Reinforcement Learning¶

Machine Learning often draws on analogies from human learning to create algorithms and paradigms.

Reinforcement learning draws on the process of trial and error: the algorithm tries an action, gets a reward, and updates its decision process accordingly.

Reinforcement Learning¶

This approach has found applications in robotic motion planning, in game play, and other areas. Alpha Go beat a a professional player, and OpenAI beat a professional DOTA player - both with Reinforcement Learning approaches.

 

Reinforcement Learning¶

The formal setup is: some Agent uses some decision process to choose an action based on some observed state of its environment. The action updates the environment, and is assigned some reward. A positive reward encourages that action, a negative reward discourages it.

The objective is to maximize the accumulated reward.

In most settings, especially if there is uncertainty in the environment, it is sensible to discount this accumulated reward: rewards that take several actions to reach are worth less than immediate rewards.

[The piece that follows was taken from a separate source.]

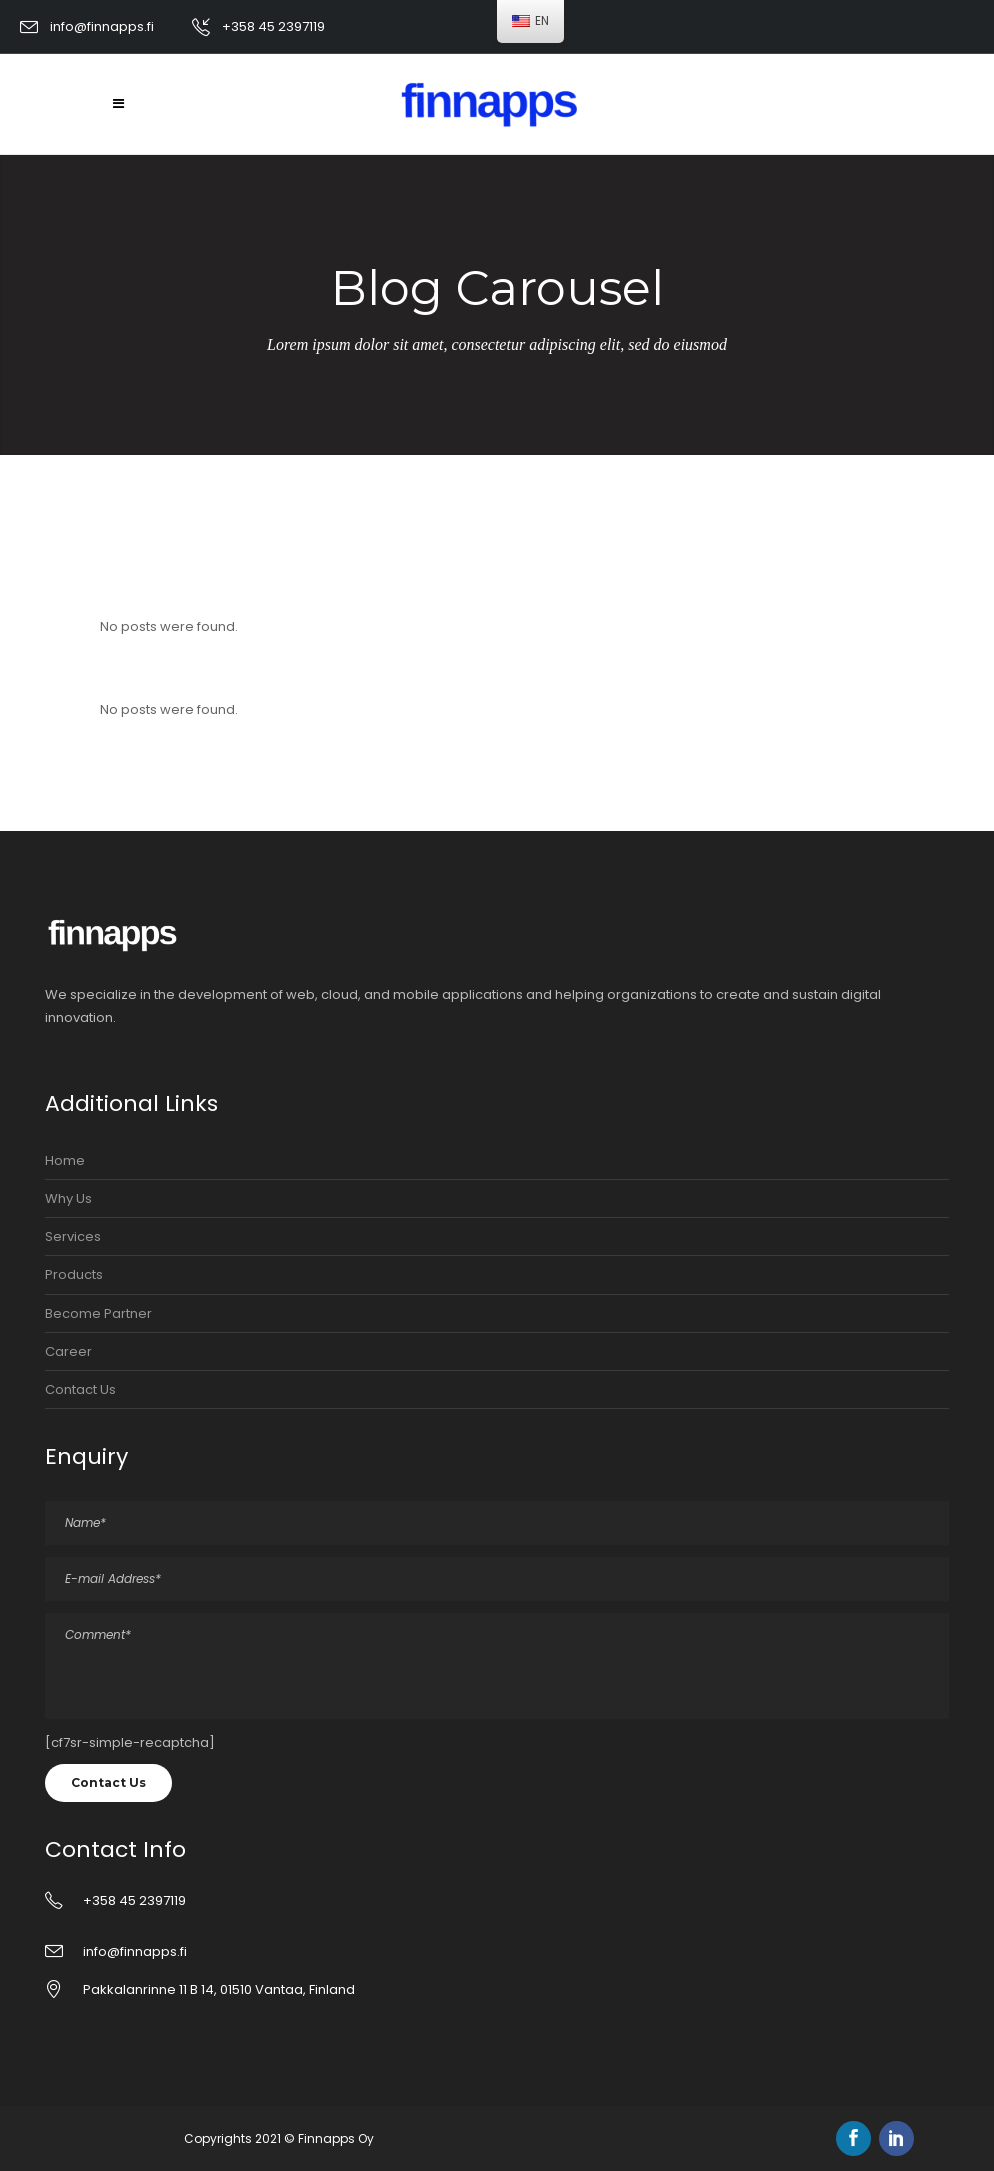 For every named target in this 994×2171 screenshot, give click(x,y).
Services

$$ G_t = \sum_k \gamma^k R_{t+k+1} = R_{t+1} + \gamma R_{t+2} + \gamma^2 R_{t+3} \dots $$

Tradeoff¶

An important tradeoff in Reinforcement Learning is between exploration (trying new things) and exploitation (using known good strategies)

Q-Learning¶

A particularly interesting form of Reinforcement Learning is Q-Learning. In Q-learning, we posit a quality function $Q:S\times A \to R$ that maps each pair (state, action) to its maximum expected future accumulated rewards $Q(s,a)$.

Clearly, if we had $Q$, we could pick the action that maximizes $Q$ at any given state.

Q-Learning¶

At the start, we make $Q$ either constant 0, or completely random. We then update $Q$ for each achieved reward.

Given a learning rate $\alpha$, a discount factor $\gamma$, current state $s$, chosen action $a$, and updated state $s'$, the update step is

$$ Q(s,a) = \color{blue}{Q(s,a)} + \alpha\left[ \color{red}{R(s,a)} + \color{purple}{\gamma} \color{green}{\max_{a'}Q(s',a')} - \color{blue}{Q(s,a)} \right] $$

In words, the new value for $Q(s,a)$ is adjusted by adding a fraction of how much better the reward and discounted expected future rewards are than the current estimate for that action at that state.

Deep Q-Learning¶

Instead of explicitly estimating $Q(s,a)$, we could train a neural network to estimate $Q(s,a)$.

This simplifies the setup in that the learning rate updates are handled by the backpropagation and gradient descent optimizer.

Exploration¶

When exploring, the agent collects experiences: (old state, action, reward, new state)

Training¶

Given a batch of experiences, the model can be improved from each experience $(s,a,r,s')$ by

  1. Estimate $Q(s,a)$ for all possible next actions $a$
  2. Estimate $Q(s',a')$ for all possible next actions $a'$
  3. Calculate new target value $Q'(s,a) = r + \gamma\max_{a'}Q(s',a')$
  4. Train the network with input $s$ and output $Q'(s,a)$ for all possible $a$

This training step retains all the predicted values except the one in the experience.